Dare Obasanjo writes a good post about the value of Social Networking applications like iLike (music recommendations) and Flixster (movie recommendations).  He correctly points out that the information some of these applications are collecting, in this case music and movie preferences, have huge advertising value.  The advantage Google has had is that by looking at the search, they stand a better chance of catching you when you have intent to purchase.  That’s the Golden Moment for these things.  His objection is that often they show you things that you’ve no intention to purchase ever.  His proposal for Facebook is to add actionable events to some of the newsfeeds associated with the apps.  For example, when you announce you like a movie, add a link so you can purchase tickets in your area.  That’s a great idea, and shows the power of bringing together disparate information in these services.  To make it happen, we gleaned the movie preference from a Social App (Flixster) and we presumably gleaned locale from the profile information of the reader.  This starts to show what can happen with enough information available.  Dare likes it so well he thinks Facebook should buy some of these key properties before a competitor like Google beats them to the punch.

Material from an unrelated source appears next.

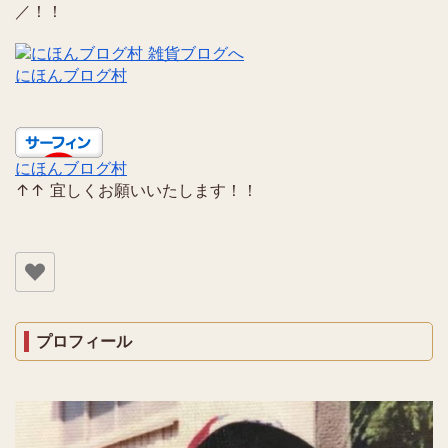
／！！
にほんブログ村
にほんブログ村
↑↑ 宜しくお願いいたします！！
プロフィール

A few thoughts.  First, the app owners would be foolish if they didn’t consult Google before selling.  Given the size of Google’s war chest versus others, if we’re down to a game of who can buy more Social Network applets, I wouldn’t bet against Google.  Interestingly, a poster suggests Microsoft ought to buy the applets to deepen their relationship with FB.  That is an interesting move in terms of surrounding FB with different flavors of relationship.  I wonder how long it is before FB can no longer resist temptation and builds some of this applet functionality directly into FB?  One can imagine some sort of generic product/service recommender and tracker that is universal and ties into the other ad initiatives FB is working with.  It would be part of signing up a presence for a brand.

Keep in mind that Google may ultimately enable OpenSocial to play these games and many apps will be written at the very least for both Facebook and OpenSocial, so Google can potentially win there too.  All it will take is for them to incent the OpenSocial app developers.  It seems to me they can do this by giving them a share of the proceeds from Google search advertising if they allow their info to be used in that way.

This brings me to my final point: I still think Google has the best “Golden Moment” position on the net in terms of catching people with ads when they’re doing searches related to the purchase.  The search can either be research (which cell phone do I want?) or comparison shopping (who has the cheapest price on the new DSLR I want?).  Either way, it seems they’re closer to the Golden Moment than the Social Networks.  I’ve written about this before, but I see the Network more playing the role of creating the appetite, which Google will then satisfy.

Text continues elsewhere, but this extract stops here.